Understanding the article below will provide you with insights into not only people you know, but also a deeper understanding of the political forces we are tied up with. Victimhood is driving most of the damage done by the leftist special interest groups.
A Mindset that can Undermine Everything – and How to Change it
One of the most harmful ways of thinking of ourselves is as a victim. It can make it nearly impossible to find success, financially or otherwise, and undermines our capacity for relationships.
Yet this mindset is not uncommon, we’ve probably all experienced it to some degree. But for some it can create a more pervasive atmosphere in their lives.
As researchers Rahav Gabay and his colleagues have shown, this mindset has four specific qualities that lead to three specific biases, and one onerous tendency, that can skew our view of the world.

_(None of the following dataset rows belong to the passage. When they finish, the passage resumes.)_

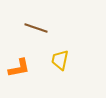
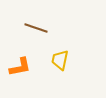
orange L-shape: moved 1 px right, 1 px up
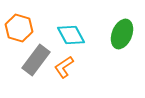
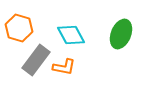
green ellipse: moved 1 px left
orange L-shape: rotated 135 degrees counterclockwise
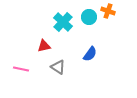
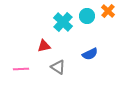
orange cross: rotated 24 degrees clockwise
cyan circle: moved 2 px left, 1 px up
blue semicircle: rotated 28 degrees clockwise
pink line: rotated 14 degrees counterclockwise
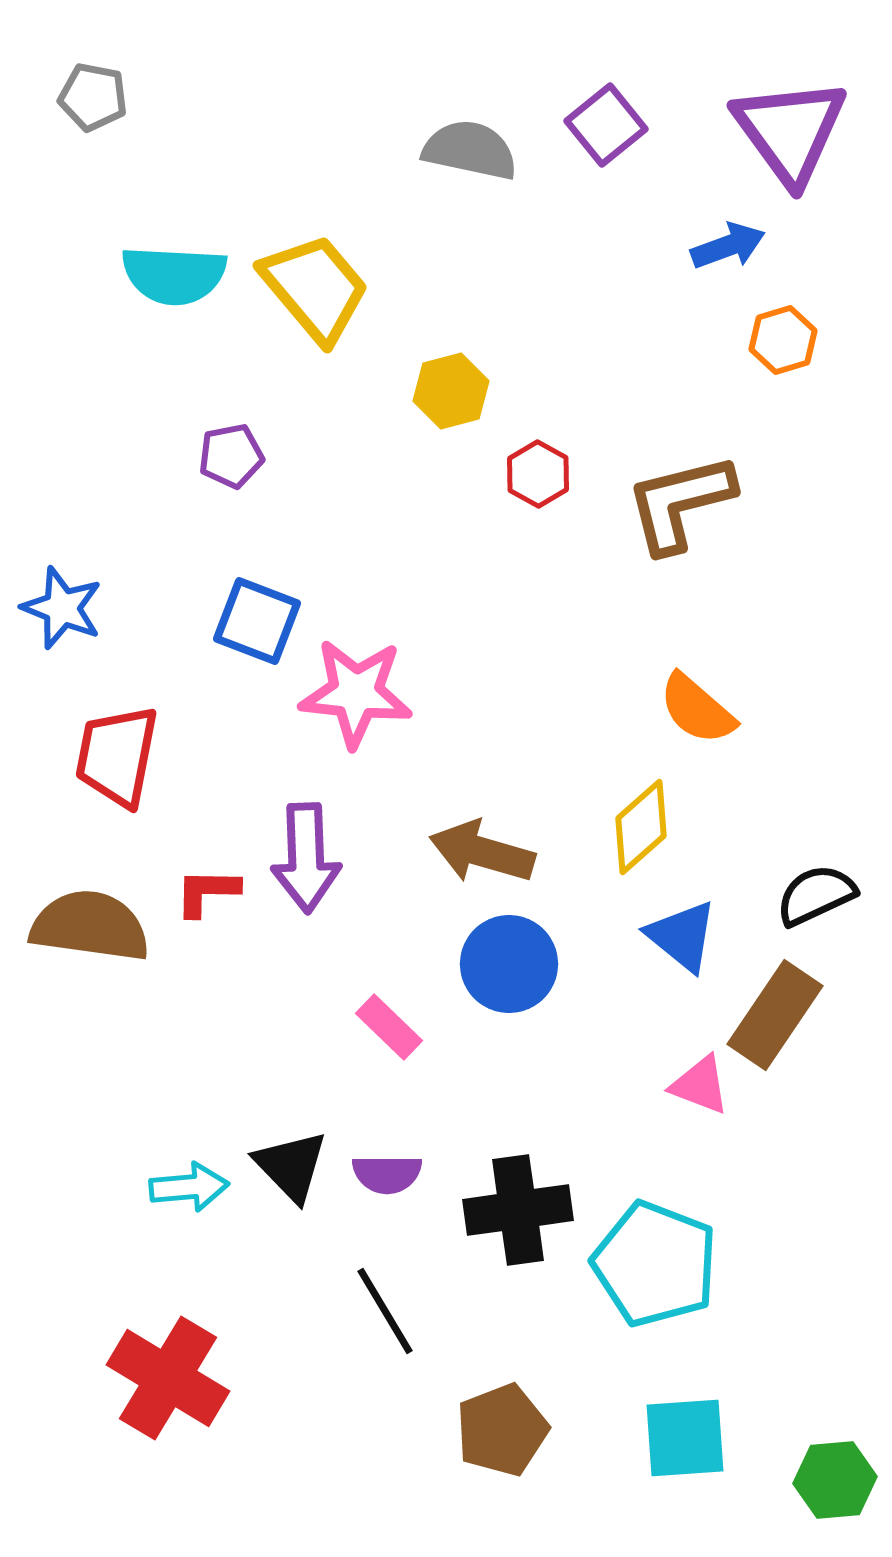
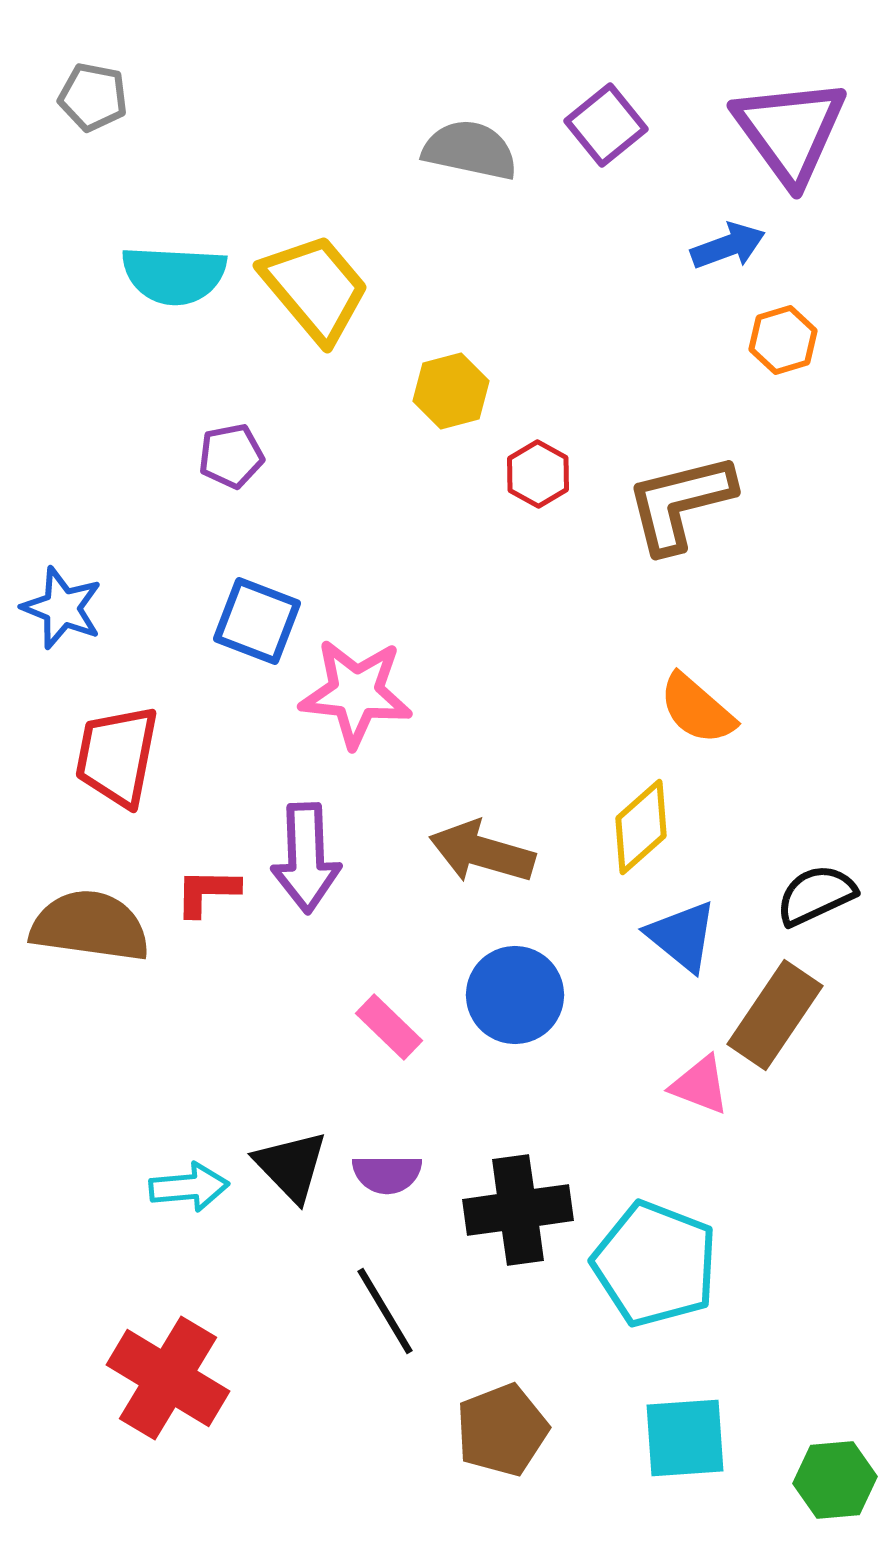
blue circle: moved 6 px right, 31 px down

Today we’ll look at how to move away from this kind of mindset, and re-orient toward taking effective, positive action.
Changing a victim mindset is much more complicated than the kind of “get over it” advice that’s so common – and useless. We have reasons for feeling like a victim – sometimes because we have been seriously harmed in some way; sometimes because for some reason at some point it seemed like a good strategy to deal with challenging circumstances, and eventually became a habit.
Whenever looking at our habits or mindsets, it’s essential to start with compassion, to understand that we often build certain habits of action or thought because it’s the best we can do at the time, even if it ends up harming us later.
But if our habits are harming us, it’s well worth looking at them honestly and with courage.
We’ve all been hurt, many of us have had traumatic experiences, and some of us have been the victims of abuse, crime or other kinds of serious mistreatment.
But those experiences are separate from holding an idea of ourselves as a victim. We can experience trauma or abuse and not see ourselves in general as a victim; and on the other hand, we can see ourselves as a victim when we have not been traumatized or abused. There is not a consistent cause and effect to this.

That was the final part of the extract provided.